● **Work required**
What is needed is a verbatim copy of the data, minus the pictures.

● **Exercise inputs**
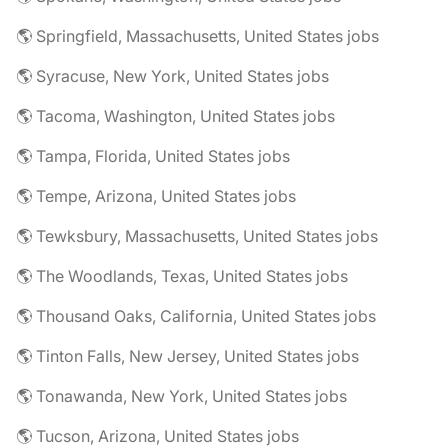
🌎 Springfield, Massachusetts, United States jobs
🌎 Syracuse, New York, United States jobs
🌎 Tacoma, Washington, United States jobs
🌎 Tampa, Florida, United States jobs
🌎 Tempe, Arizona, United States jobs
🌎 Tewksbury, Massachusetts, United States jobs
🌎 The Woodlands, Texas, United States jobs
🌎 Thousand Oaks, California, United States jobs
🌎 Tinton Falls, New Jersey, United States jobs
🌎 Tonawanda, New York, United States jobs
🌎 Tucson, Arizona, United States jobs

● **Expected answer**
🌎 Springfield, Massachusetts, United States jobs
🌎 Syracuse, New York, United States jobs
🌎 Tacoma, Washington, United States jobs
🌎 Tampa, Florida, United States jobs
🌎 Tempe, Arizona, United States jobs
🌎 Tewksbury, Massachusetts, United States jobs
🌎 The Woodlands, Texas, United States jobs
🌎 Thousand Oaks, California, United States jobs
🌎 Tinton Falls, New Jersey, United States jobs
🌎 Tonawanda, New York, United States jobs
🌎 Tucson, Arizona, United States jobs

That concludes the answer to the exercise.